Editor’s Note: Julia Hobsbawm is a social philosopher and author specializing in addressing connected behaviour in the digital age. She has been consulted by the World Health Organisation, the OECD and the European Union on her ideas on Social Health and is Honorary Visiting Professor in Workplace Social Health at Cass Business School, City, University of London. Her latest book, “The Simplicity Principle: Six Steps Towards Clarity in a Complex Age,” will be published this month. The opinions in this commentary are her own. View more opinion at CNN.
Something extraordinary is happening in the middle of this extraordinary crisis. While the physical health of the world is in peril, a new kind of health is emerging in which the emotional connections between people start to strengthen along new, fresh lines. I call this social health.
This can be seen most clearly in the world of politics where old borders and enmities are dissolving. For evidence of this, look no further than my home country, Britain, and the response to the hospitalization due to complications from coronavirus of Prime Minister Boris Johnson.
I have known Boris for 30 years, from when he was editor of The Spectator, the famous conservative magazine. I was briefly in charge of high-value donor fundraising for the Labour Party and am the daughter of a man so left wing that Bernie Sanders flew over to the UK to give the “Eric Hobsbawm” lecture at the famous Hay Festival.
Boris doesn’t do boundaries. If he likes you, he likes you. If you are not of his political persuasion, no matter. This underscores both his popularity with the public – he won a landslide in the general election in December – and the response to his medical predicament.
When “Boris” (we refer to our leader by his first name, unlike Americans, who seem to refer to theirs by his surname) was taken into St. Thomas’ Hospital opposite the Houses of Parliament last Sunday evening and then moved on Monday night into intensive care, you could almost hear the collective gasp of grief and concern.
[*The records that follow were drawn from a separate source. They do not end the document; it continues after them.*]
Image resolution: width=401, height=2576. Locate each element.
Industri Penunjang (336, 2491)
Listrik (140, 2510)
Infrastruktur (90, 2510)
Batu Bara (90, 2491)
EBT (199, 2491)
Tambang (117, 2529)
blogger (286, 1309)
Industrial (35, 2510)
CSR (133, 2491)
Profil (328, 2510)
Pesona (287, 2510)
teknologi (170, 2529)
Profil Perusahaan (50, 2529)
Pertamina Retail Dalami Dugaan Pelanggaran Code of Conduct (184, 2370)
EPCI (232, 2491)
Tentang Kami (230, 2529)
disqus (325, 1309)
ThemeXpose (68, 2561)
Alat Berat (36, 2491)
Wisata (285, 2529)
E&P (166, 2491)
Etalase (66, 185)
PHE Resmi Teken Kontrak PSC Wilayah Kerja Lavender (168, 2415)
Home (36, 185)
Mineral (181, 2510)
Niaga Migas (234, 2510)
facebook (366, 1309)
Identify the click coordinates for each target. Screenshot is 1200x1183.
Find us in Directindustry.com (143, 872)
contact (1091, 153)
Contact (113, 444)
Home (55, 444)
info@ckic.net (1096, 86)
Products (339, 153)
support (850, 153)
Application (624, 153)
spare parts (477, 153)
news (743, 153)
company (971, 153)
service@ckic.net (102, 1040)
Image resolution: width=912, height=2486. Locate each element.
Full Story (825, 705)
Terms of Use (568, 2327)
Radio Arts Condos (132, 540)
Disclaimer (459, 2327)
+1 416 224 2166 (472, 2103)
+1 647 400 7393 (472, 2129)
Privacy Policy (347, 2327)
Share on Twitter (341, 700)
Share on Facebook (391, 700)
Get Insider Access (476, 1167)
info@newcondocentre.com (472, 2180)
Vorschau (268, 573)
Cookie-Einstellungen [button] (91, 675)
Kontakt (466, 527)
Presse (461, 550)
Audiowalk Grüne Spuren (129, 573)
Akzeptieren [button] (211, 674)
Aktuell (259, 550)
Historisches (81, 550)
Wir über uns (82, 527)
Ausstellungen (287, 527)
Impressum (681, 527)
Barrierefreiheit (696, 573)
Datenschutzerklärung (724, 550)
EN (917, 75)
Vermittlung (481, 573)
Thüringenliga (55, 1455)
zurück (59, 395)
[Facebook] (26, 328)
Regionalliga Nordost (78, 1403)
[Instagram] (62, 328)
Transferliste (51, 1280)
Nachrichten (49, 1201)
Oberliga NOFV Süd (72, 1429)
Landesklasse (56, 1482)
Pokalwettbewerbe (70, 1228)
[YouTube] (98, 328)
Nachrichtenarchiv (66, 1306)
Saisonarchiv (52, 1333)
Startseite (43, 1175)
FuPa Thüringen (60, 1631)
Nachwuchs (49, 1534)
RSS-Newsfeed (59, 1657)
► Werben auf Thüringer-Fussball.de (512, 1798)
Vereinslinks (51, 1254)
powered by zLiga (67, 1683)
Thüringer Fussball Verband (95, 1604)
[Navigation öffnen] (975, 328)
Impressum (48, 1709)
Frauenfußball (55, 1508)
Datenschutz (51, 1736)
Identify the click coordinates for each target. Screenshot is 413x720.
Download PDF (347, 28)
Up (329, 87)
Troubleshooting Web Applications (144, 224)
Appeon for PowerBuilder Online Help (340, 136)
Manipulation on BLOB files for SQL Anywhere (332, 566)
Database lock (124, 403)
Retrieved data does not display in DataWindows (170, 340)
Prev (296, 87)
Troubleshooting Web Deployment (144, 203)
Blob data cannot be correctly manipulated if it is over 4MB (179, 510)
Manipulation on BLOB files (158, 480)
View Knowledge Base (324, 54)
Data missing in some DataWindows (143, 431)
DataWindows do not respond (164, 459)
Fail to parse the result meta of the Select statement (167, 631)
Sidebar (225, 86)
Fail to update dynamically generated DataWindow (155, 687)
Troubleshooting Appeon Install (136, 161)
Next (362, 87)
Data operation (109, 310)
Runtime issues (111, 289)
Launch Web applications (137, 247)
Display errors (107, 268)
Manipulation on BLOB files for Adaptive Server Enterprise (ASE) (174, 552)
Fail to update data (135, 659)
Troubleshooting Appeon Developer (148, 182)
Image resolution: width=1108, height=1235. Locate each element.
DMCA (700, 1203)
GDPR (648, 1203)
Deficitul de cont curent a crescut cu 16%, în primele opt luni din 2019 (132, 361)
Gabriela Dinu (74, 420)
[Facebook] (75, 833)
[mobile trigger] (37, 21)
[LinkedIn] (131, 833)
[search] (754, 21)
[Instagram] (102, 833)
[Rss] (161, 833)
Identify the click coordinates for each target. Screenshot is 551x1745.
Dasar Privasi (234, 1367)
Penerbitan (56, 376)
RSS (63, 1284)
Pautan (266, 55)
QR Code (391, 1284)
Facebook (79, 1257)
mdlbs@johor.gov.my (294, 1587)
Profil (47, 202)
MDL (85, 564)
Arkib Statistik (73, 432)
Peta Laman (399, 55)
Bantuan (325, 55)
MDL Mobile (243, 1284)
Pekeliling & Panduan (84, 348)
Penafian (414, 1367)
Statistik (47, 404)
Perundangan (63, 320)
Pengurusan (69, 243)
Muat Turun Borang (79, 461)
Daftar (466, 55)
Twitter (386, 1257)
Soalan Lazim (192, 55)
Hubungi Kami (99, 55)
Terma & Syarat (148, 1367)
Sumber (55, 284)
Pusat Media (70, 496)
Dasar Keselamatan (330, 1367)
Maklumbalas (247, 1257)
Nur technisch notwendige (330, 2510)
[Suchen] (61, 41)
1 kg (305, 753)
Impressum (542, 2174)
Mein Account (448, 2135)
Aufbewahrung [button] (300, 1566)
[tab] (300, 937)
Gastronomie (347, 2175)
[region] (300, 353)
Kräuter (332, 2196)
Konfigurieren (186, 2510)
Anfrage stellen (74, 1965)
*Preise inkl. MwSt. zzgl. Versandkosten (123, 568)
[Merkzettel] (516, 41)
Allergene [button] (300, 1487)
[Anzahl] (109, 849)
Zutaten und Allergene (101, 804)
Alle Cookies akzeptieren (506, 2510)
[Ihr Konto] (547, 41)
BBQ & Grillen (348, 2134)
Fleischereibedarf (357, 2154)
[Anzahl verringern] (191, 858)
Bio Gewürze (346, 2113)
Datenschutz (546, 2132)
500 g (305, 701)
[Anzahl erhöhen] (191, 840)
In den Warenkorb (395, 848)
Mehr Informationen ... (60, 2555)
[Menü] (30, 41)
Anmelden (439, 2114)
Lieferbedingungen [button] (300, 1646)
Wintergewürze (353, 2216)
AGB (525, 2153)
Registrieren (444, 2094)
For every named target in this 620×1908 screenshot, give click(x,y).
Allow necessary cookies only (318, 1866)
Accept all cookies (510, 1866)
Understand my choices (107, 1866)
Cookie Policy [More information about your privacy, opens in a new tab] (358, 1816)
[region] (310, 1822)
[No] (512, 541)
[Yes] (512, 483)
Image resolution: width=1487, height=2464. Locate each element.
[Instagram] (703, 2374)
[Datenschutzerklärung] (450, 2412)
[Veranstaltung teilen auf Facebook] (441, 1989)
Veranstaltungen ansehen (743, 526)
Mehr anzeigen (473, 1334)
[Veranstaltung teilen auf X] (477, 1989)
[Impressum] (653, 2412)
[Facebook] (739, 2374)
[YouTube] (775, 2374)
In the Daily Telegraph, house Bible of Boris Johnson’s Conservative Party and where he was a popular columnist for many years, you would expect the kind of sentiment expressed by Allison Pearson who wrote: “the health of Boris Johnson is the health of the body politic, and by extension, the health of the nation itself. All 66 million of us are metaphorically pacing the hospital corridor, desperate for news.”
But another centrist commentator, Matthew d’Ancona of Tortoise Media wrote that: “On a professional level, Boris and I fell out many years ago … Sharp words have been exchanged. And yet none of that seemed to matter now.”
By the time he went into hospital Boris Johnson’s government was criticized for instigating lockdown late and for being behind the curve in testing. Before his hospitalization, the UK was nowhere near “flattening the curve” and as I write, deaths are nudging 1,000 per day. But his illness has overridden politics.
I found myself going into a mini-meltdown when I heard the news that the Prime Minister’s condition had deteriorated and he had been moved to ICU (he remained there for three nights but has moved to a main ward in a positive sign of recovery). I worried how we would all cope if he died, and I realized this felt more like a close family member than a politician or even loose friend.
I was reminded of the handwritten note Boris – then the mayor of London – had written to me in 2012 on the day after my father died, and I went to retrieve it from a memory box I kept of all the condolence cards. His postcard – handwritten on the back of one of his mother’s paintings as if to underscore that family matters most – was one of the first to arrive.
Signed “Love Boris,” he described my father – a man whose communist politics was viciously denounced by many on the right of politics and journalism, as “wise as a treeful of owls.” He closed his note by saying, “I bet you are missing him a lot, and hope you are bearing up.”
Boris is famously close to his own family, despite them all having very different politics. In her recent memoir, his sister Rachel recounts how she stood for an opposing political party to her beloved big brother, whom she calls “Al,” and how during the Brexit row her husband Ivo, “an out-and-out gloomster Remaniac,” was “much given to trolling his brother-in-law from the sofa on Twitter.”
A few months ago, I strolled through the pre-pandemic Lower East Side of Manhattan with Rachel and Ivo, and we joked about the “social death” that different politics can bring about within social circles (my own husband was standing as a parliamentary candidate for the Brexit Party at the time, and Rachel commented that that was even worse than her brother having caused Brexit in the first place).
But Boris has helped us rediscover not social death but social health: He has connected us all to the fact that in something as serious as life and death we all choose life. It is not complicated – and don’t politicians always try to say that everything is – but the opposite. It is simple. In the face of a disaster as epic as this pandemic, political boundaries which once felt rigid to turn out to be flimsy and crumble quickly.
In fact, this should be no surprise: Neuroscience shows that every healthy human brain has one default setting running through it like a motor: Connection. We are social beings first and foremost, and this crisis is actually uniting us in a way politics never could.
When things normalize, will politics every be normal again? It feels unlikely that the Republican – Democrat divide or the Conservative – Labour tribalism can survive in its current form in the face of a health issue far more pressing – that in the end we only care about one simple thing and one thing alone: Love.